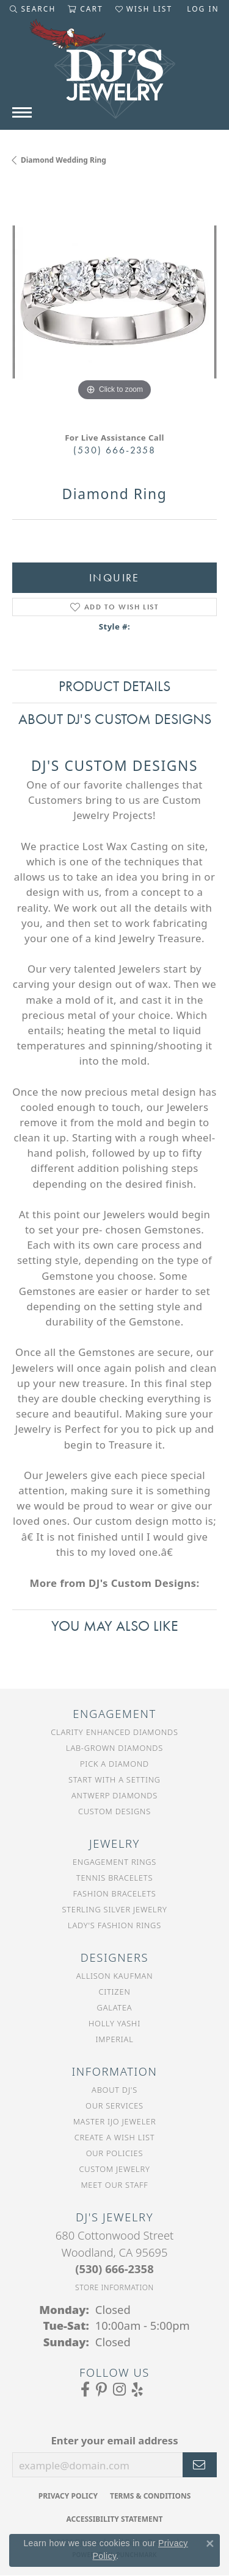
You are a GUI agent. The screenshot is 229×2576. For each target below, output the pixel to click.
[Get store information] (114, 2287)
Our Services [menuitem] (114, 2105)
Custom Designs (114, 1811)
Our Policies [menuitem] (115, 2153)
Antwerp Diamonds (114, 1795)
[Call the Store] (114, 2268)
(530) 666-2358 (114, 450)
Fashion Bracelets (114, 1893)
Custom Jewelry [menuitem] (114, 2168)
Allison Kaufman (114, 1975)
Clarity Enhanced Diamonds (114, 1731)
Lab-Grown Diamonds (114, 1747)
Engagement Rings (114, 1861)
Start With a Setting (114, 1779)
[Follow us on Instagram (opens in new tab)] (119, 2389)
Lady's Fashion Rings (114, 1925)
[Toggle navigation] (22, 112)
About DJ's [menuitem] (114, 2089)
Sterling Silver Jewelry (114, 1909)
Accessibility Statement (115, 2519)
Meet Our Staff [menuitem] (114, 2184)
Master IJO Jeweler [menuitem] (114, 2121)
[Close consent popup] (210, 2543)
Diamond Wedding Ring (63, 160)
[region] (114, 302)
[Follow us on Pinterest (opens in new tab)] (101, 2389)
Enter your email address (114, 2440)
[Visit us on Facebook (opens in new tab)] (85, 2389)
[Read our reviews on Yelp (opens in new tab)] (137, 2389)
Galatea (115, 2007)
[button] (33, 9)
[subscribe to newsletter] (200, 2465)
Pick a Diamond (114, 1763)
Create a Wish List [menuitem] (115, 2137)
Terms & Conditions (150, 2496)
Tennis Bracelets (114, 1877)
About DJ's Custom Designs (114, 718)
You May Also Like (114, 1625)
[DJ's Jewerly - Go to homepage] (114, 75)
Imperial (114, 2039)
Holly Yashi (114, 2023)
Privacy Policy (68, 2496)
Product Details (114, 685)
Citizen (114, 1991)
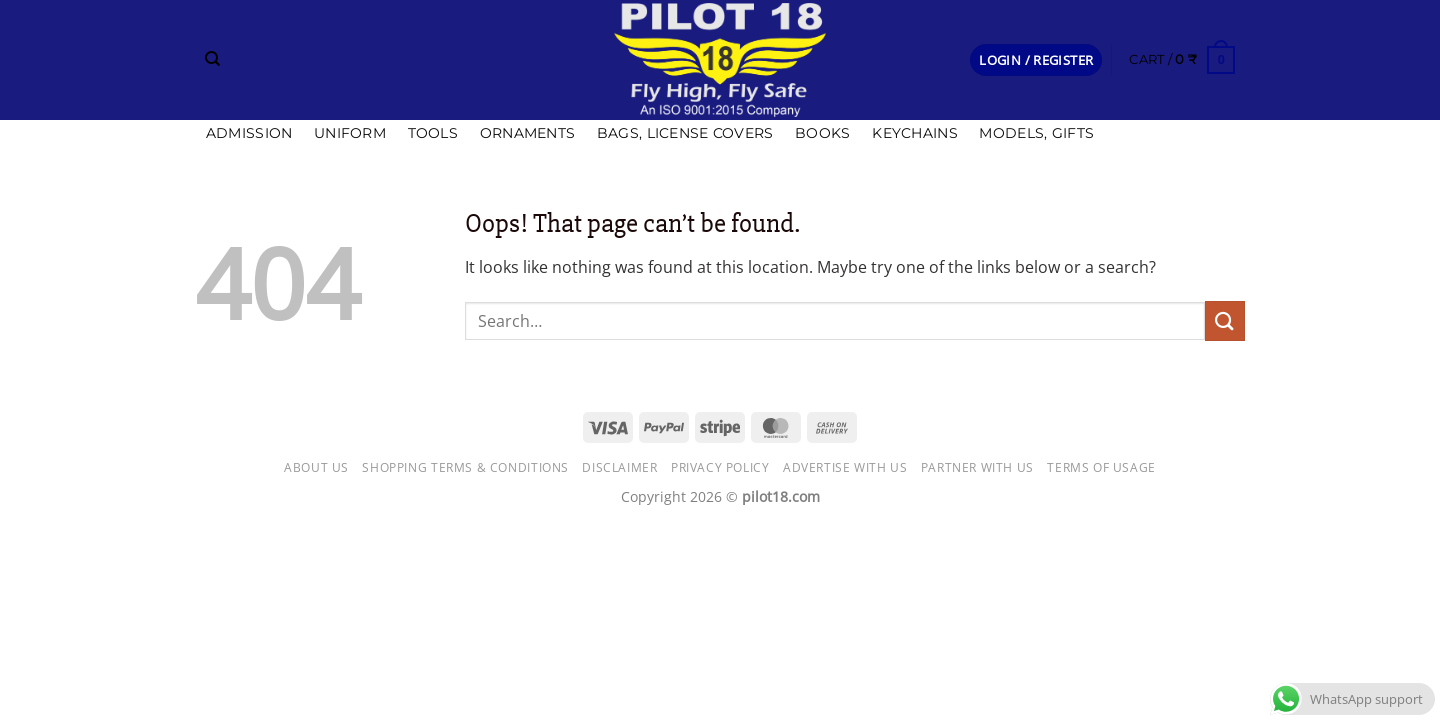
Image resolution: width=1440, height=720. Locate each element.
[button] (1036, 60)
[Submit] (1225, 320)
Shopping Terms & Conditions (465, 467)
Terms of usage (1101, 467)
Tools (433, 133)
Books (822, 133)
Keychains (915, 133)
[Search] (212, 59)
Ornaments (528, 133)
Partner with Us (977, 467)
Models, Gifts (1036, 133)
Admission (249, 133)
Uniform (350, 133)
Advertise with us (845, 467)
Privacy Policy (720, 467)
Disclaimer (619, 467)
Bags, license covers (685, 133)
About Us (316, 467)
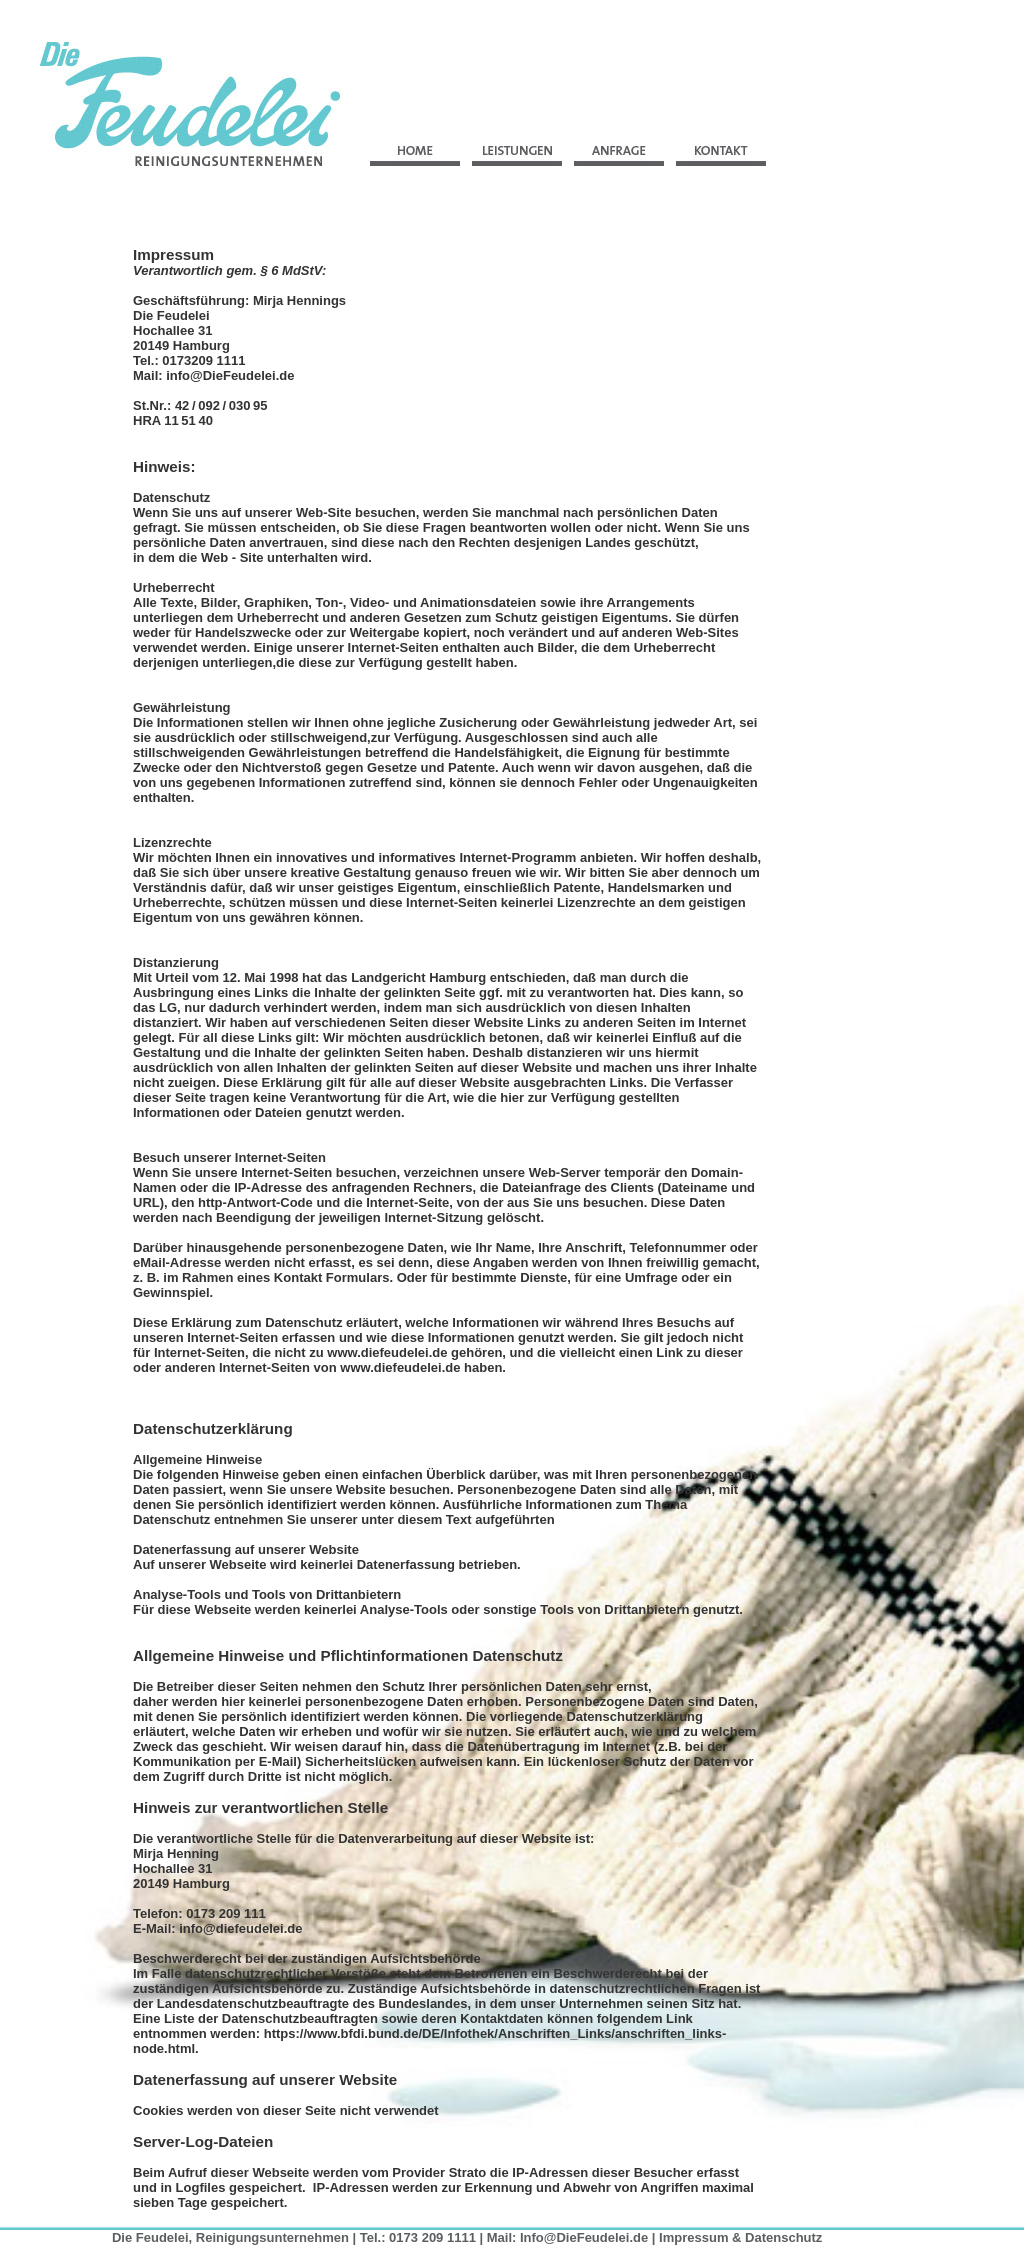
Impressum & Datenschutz (740, 2237)
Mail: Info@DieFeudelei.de (567, 2237)
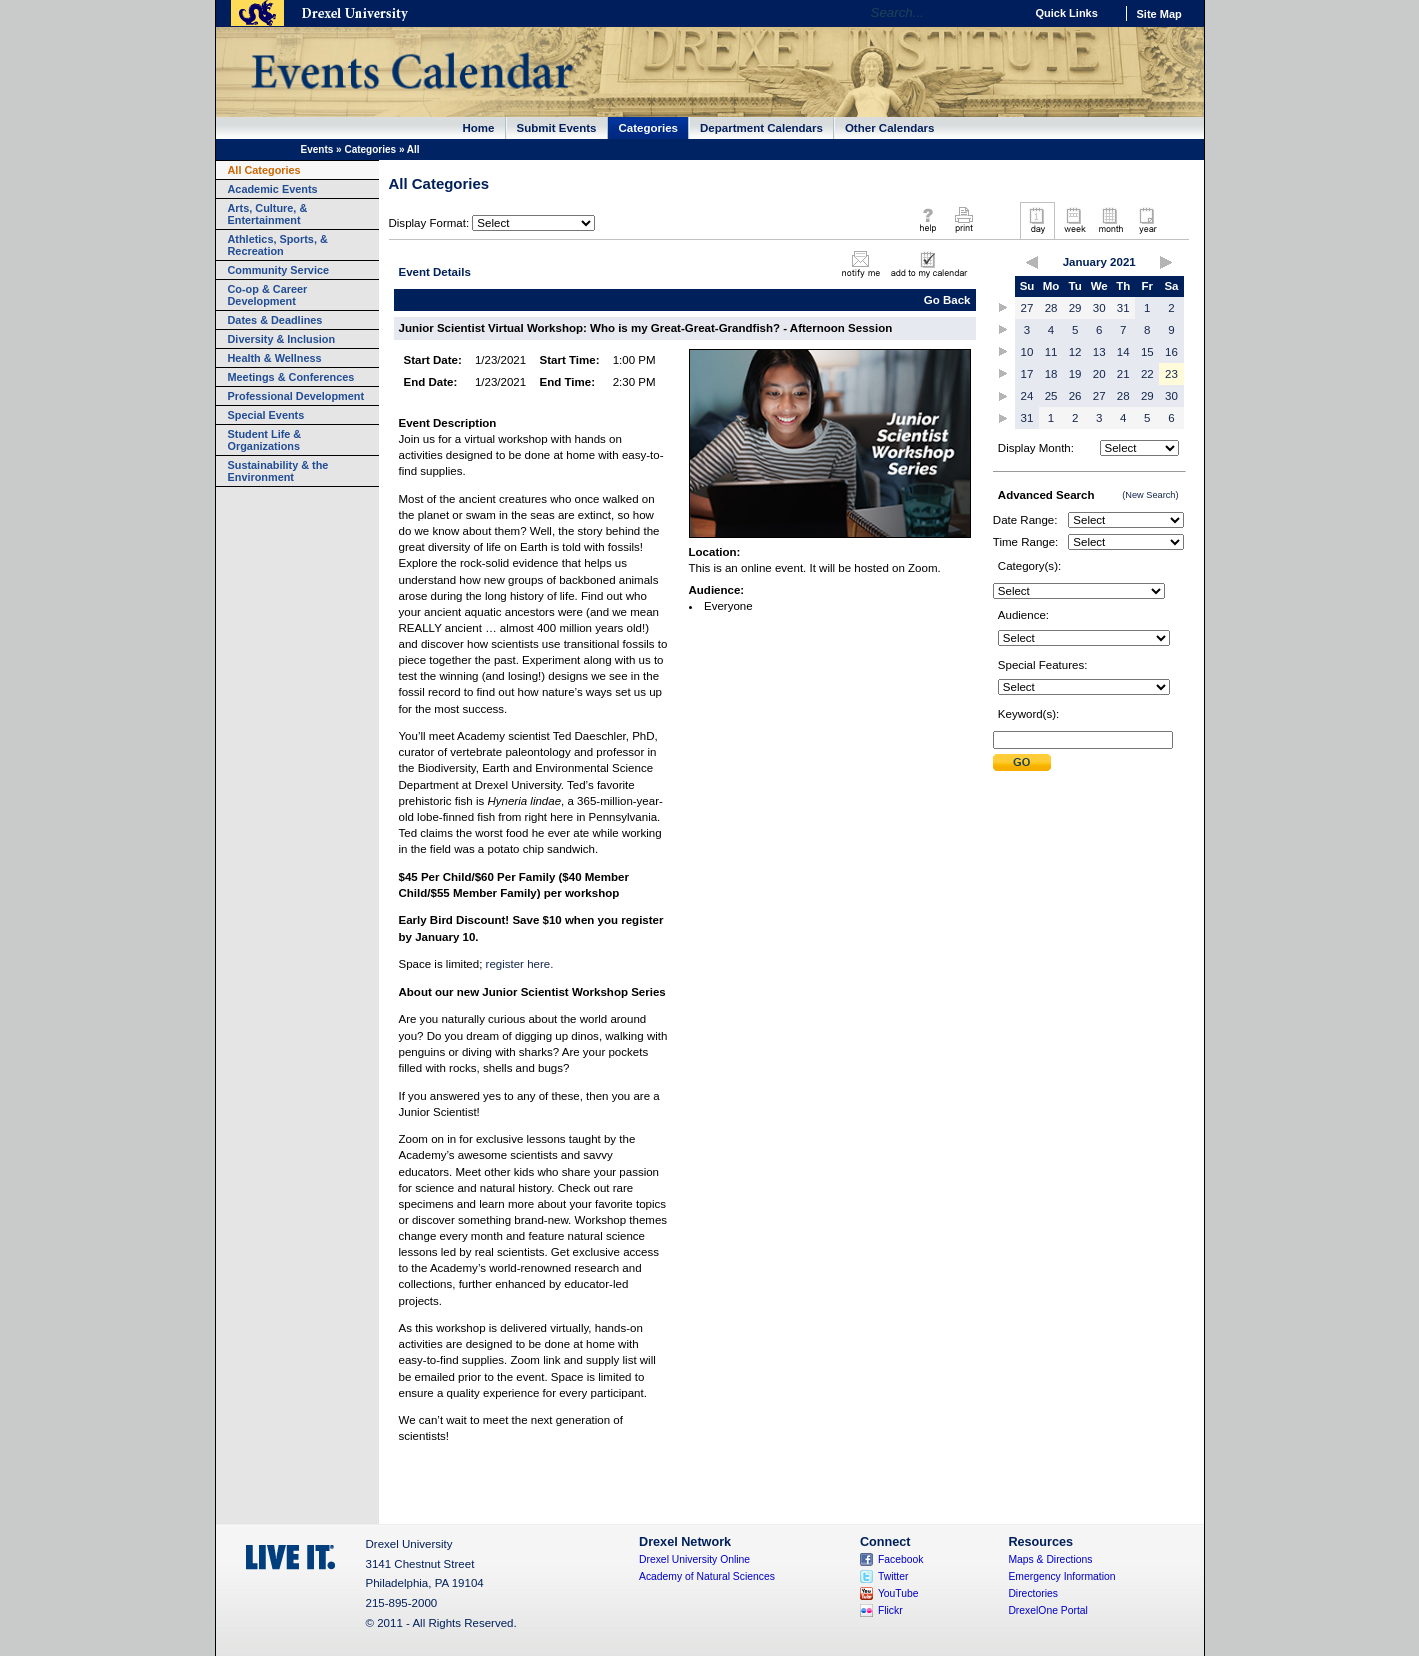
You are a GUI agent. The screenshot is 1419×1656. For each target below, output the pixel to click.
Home (479, 128)
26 (1075, 396)
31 (1123, 308)
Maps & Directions (1050, 1559)
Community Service (279, 270)
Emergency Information (1061, 1576)
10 (1027, 352)
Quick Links (1067, 13)
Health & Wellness (275, 358)
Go (1004, 13)
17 (1027, 374)
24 (1027, 396)
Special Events (266, 415)
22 (1147, 374)
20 (1099, 374)
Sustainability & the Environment (278, 471)
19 (1075, 374)
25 (1051, 396)
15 (1147, 352)
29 (1075, 308)
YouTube (898, 1593)
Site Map (1159, 14)
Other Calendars (890, 128)
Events (317, 149)
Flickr (890, 1610)
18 (1051, 374)
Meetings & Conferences (291, 377)
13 (1099, 352)
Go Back (947, 300)
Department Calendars (761, 128)
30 (1099, 308)
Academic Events (273, 189)
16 (1171, 352)
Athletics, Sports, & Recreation (278, 245)
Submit (1022, 762)
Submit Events (557, 128)
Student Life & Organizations (265, 440)
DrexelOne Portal (1047, 1610)
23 (1171, 374)
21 (1123, 374)
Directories (1033, 1593)
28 (1051, 308)
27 (1027, 308)
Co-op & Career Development (268, 295)
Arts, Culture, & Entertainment (268, 214)
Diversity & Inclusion (282, 339)
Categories (649, 128)
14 (1123, 352)
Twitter (893, 1576)
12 (1075, 352)
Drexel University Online (694, 1559)
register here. (520, 964)
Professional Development (296, 396)
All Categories (264, 170)
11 (1051, 352)
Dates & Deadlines (275, 320)
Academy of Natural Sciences (707, 1576)
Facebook (901, 1559)
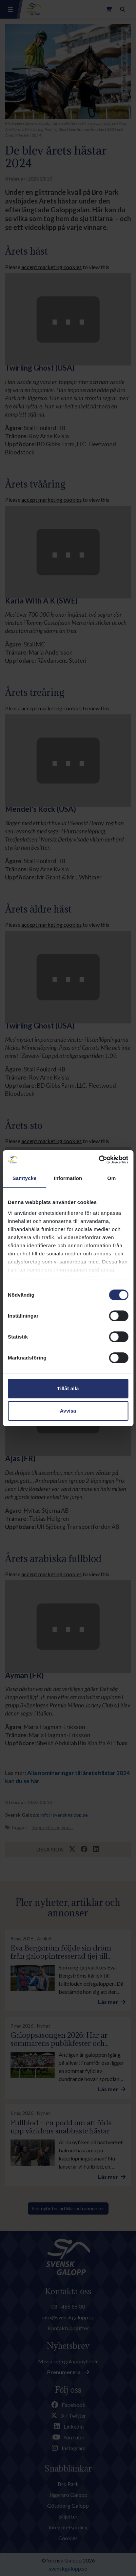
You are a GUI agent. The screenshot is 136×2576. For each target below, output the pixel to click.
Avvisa (68, 1411)
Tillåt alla (68, 1388)
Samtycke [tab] (25, 1178)
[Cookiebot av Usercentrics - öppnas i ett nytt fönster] (98, 1159)
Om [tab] (111, 1178)
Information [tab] (68, 1178)
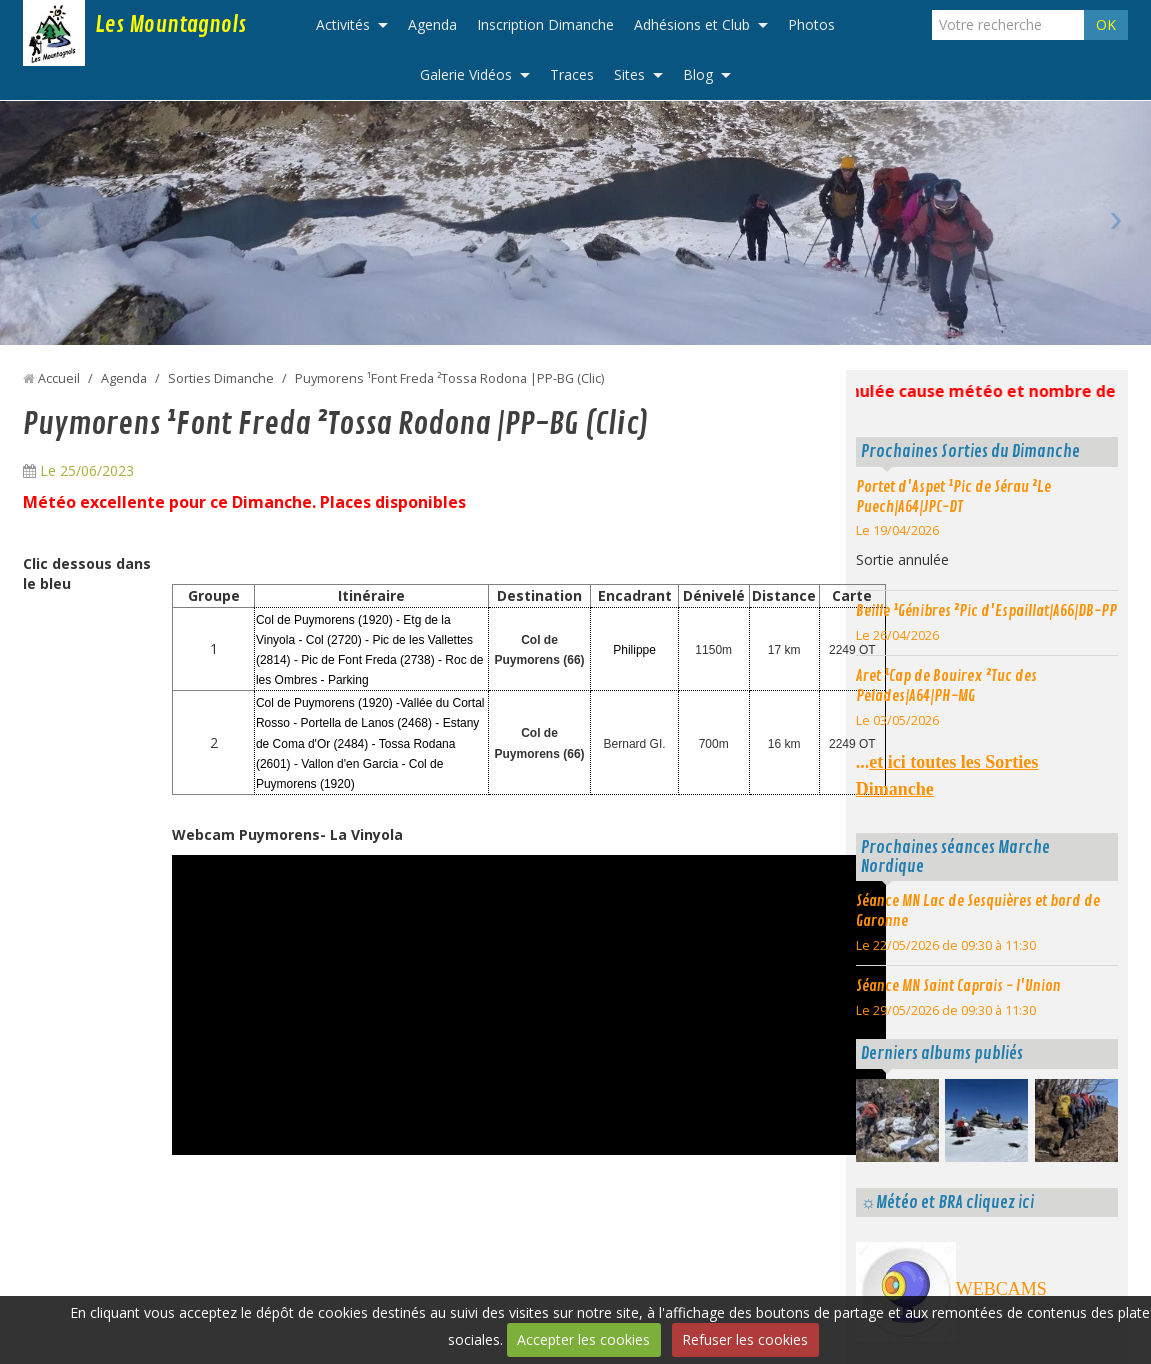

== == ==

Task brief: I'd like the lines above from the one with "DrexelOne Portal (1047, 1610)" up to and including the one with "Categories (649, 128)" copied exactly, with no other lines.

Answer to the problem:
DrexelOne Portal (1047, 1610)
23 (1171, 374)
21 (1123, 374)
Directories (1033, 1593)
28 (1051, 308)
27 (1027, 308)
Co-op & Career Development (268, 295)
Arts, Culture, & Entertainment (268, 214)
Diversity & Inclusion (282, 339)
Categories (649, 128)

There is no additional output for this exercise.